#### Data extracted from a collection
- - -

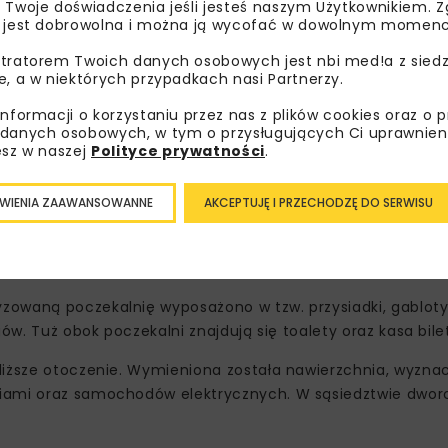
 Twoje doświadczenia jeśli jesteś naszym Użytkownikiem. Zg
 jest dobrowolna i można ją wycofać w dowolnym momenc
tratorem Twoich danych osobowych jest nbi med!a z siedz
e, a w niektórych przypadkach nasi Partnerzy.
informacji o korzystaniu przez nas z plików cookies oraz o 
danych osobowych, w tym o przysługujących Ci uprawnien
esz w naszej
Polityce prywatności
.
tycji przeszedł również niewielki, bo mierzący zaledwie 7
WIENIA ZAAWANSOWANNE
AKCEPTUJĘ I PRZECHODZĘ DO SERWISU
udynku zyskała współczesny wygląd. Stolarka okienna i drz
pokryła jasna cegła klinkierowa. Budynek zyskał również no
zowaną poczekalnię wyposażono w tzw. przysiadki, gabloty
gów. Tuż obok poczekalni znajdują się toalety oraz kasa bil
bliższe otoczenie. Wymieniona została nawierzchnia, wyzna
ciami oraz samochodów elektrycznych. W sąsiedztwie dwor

- - -

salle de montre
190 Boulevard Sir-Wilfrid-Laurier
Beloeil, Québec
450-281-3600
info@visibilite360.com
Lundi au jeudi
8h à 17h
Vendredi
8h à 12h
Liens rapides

- - -

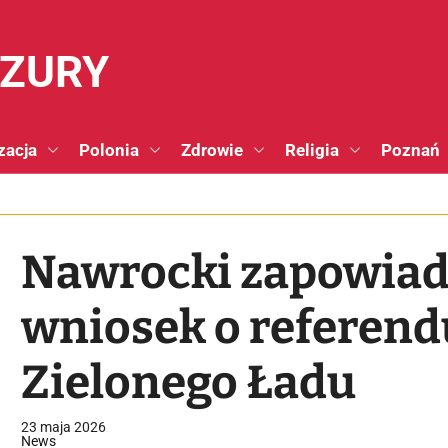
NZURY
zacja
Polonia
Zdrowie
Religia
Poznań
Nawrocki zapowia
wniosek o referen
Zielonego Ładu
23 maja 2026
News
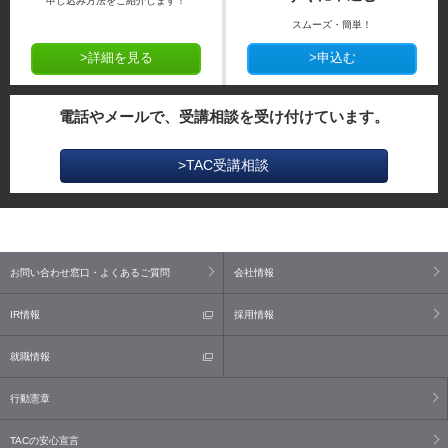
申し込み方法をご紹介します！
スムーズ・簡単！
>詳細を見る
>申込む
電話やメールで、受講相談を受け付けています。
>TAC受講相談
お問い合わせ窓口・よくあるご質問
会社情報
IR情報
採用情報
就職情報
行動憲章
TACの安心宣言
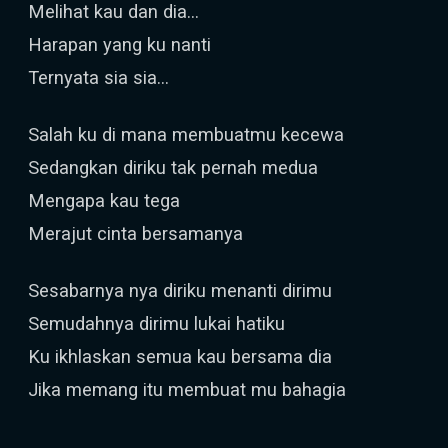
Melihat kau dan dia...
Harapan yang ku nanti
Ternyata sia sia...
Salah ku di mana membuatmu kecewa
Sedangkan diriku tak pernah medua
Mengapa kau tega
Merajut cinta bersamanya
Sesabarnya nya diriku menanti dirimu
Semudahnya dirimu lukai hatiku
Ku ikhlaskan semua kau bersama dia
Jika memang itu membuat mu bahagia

- - -

#### REQUIRED WORK
Print exactly the lines above from the one with "Beloeil, Québec" to the one with "Liens rapides", including both.

#### RESULT OF THIS TASK
Beloeil, Québec
450-281-3600
info@visibilite360.com
Lundi au jeudi
8h à 17h
Vendredi
8h à 12h
Liens rapides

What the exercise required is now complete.